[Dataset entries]
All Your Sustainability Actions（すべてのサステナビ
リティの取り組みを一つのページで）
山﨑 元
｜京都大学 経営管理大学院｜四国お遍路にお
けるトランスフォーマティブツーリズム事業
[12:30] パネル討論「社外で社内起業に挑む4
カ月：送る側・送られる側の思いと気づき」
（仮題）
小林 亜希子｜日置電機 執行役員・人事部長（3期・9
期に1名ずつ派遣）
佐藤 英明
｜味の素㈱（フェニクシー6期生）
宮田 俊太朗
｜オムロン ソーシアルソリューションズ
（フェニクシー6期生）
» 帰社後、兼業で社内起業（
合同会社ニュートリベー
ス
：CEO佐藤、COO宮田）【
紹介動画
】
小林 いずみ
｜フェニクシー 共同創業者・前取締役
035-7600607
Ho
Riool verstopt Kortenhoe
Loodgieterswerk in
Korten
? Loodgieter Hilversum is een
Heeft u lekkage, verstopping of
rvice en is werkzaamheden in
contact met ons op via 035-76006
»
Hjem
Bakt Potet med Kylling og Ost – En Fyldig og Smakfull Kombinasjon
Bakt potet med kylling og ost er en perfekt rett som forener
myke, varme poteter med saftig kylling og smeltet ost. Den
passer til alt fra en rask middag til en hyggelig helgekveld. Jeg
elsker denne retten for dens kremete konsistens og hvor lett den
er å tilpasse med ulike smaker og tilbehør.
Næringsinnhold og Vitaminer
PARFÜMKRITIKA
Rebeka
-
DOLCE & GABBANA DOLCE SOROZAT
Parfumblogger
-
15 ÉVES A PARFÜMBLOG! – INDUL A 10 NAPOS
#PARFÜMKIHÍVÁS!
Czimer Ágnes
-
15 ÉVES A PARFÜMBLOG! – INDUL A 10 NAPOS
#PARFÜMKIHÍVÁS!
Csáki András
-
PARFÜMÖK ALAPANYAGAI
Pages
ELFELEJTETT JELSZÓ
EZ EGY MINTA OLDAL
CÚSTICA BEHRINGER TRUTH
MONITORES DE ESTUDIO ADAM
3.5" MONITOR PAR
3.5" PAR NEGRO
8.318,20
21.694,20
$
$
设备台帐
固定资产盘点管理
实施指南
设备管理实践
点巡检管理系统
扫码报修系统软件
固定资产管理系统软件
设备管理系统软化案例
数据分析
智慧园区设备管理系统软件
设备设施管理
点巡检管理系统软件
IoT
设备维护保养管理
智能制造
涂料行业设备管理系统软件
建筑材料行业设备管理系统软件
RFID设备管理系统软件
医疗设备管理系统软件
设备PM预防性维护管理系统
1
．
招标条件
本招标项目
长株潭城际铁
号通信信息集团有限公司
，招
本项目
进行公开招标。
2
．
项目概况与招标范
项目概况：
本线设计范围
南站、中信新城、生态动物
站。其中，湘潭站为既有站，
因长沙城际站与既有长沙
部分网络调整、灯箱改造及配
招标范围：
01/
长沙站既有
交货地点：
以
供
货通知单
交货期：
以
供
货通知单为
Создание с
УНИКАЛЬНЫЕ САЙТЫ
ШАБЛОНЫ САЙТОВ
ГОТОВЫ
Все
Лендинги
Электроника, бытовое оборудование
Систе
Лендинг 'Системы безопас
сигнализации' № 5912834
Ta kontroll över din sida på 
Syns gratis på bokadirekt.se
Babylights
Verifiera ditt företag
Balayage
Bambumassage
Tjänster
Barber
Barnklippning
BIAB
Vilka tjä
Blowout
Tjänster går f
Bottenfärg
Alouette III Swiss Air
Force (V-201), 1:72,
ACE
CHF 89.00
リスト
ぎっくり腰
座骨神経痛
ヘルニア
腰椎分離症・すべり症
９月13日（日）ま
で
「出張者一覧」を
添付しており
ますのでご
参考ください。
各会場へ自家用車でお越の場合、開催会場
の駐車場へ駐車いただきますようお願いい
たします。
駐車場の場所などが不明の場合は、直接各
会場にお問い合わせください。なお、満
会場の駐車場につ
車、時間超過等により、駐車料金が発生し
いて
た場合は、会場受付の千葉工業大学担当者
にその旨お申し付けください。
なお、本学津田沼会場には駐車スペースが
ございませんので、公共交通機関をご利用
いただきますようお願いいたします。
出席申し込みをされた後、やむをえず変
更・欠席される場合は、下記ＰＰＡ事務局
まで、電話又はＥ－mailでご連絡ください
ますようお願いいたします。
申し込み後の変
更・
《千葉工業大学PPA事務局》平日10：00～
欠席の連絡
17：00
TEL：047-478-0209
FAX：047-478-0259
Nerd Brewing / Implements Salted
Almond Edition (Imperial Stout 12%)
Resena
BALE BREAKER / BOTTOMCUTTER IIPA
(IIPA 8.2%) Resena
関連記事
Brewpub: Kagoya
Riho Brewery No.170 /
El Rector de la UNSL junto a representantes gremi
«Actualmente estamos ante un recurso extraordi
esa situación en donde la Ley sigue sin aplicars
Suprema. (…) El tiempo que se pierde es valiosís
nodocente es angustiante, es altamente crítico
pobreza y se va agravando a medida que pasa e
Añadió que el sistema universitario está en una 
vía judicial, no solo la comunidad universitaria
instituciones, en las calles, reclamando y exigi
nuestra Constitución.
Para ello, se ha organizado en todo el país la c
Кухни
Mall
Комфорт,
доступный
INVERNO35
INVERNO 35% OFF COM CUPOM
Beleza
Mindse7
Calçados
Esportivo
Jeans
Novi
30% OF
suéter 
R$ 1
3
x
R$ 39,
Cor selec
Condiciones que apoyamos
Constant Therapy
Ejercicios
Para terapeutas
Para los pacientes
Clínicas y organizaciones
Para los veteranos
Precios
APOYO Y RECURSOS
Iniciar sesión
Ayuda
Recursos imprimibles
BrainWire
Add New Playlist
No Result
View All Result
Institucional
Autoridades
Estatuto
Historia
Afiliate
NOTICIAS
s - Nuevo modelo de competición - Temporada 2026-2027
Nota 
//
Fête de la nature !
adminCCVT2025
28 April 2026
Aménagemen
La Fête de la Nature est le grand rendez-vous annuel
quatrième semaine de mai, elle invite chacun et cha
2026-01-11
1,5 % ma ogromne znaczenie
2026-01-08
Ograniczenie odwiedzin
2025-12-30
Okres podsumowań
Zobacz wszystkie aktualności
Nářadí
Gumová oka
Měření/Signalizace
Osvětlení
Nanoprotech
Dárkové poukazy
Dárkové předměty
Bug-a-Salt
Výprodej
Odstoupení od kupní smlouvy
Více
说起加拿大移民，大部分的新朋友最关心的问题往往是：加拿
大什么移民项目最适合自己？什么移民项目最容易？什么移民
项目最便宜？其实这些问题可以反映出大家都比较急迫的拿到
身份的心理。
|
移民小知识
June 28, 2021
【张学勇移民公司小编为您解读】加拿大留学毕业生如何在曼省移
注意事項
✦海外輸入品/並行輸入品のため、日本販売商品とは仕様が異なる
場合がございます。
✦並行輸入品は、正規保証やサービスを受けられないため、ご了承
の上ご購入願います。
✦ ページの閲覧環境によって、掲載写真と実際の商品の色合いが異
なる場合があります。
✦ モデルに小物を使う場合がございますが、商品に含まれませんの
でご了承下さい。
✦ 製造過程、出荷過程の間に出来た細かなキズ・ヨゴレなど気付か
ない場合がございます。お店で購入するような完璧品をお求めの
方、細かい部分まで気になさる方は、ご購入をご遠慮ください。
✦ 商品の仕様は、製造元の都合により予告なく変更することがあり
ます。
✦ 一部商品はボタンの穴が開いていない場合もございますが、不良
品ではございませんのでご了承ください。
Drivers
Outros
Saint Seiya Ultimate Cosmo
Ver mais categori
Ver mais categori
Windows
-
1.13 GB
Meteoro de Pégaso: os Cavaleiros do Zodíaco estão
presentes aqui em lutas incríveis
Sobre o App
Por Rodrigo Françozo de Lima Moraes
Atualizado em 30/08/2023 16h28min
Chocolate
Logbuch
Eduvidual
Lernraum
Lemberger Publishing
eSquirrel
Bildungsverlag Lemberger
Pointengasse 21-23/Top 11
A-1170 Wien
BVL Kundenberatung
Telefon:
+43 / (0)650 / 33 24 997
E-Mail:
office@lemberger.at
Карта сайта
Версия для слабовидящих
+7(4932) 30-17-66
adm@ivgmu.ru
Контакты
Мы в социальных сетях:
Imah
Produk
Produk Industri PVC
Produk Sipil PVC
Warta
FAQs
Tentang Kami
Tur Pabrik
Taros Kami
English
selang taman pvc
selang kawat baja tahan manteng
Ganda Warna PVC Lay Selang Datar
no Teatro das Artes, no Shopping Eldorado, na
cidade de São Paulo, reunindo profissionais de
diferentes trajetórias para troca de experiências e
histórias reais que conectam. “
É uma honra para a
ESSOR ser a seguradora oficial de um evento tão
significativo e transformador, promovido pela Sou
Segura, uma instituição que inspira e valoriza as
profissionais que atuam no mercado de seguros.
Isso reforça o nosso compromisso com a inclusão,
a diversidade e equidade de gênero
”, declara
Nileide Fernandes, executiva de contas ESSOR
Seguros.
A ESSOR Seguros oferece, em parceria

Task directions ▸ Would you print exactly, and only, the lines of the data above from the line with "selang taman pvc" through the line with "significativo e transformador, promovido", inclusive?

Solution to the problem ▸
selang taman pvc
selang kawat baja tahan manteng
Ganda Warna PVC Lay Selang Datar
no Teatro das Artes, no Shopping Eldorado, na
cidade de São Paulo, reunindo profissionais de
diferentes trajetórias para troca de experiências e
histórias reais que conectam. “
É uma honra para a
ESSOR ser a seguradora oficial de um evento tão
significativo e transformador, promovido pela Sou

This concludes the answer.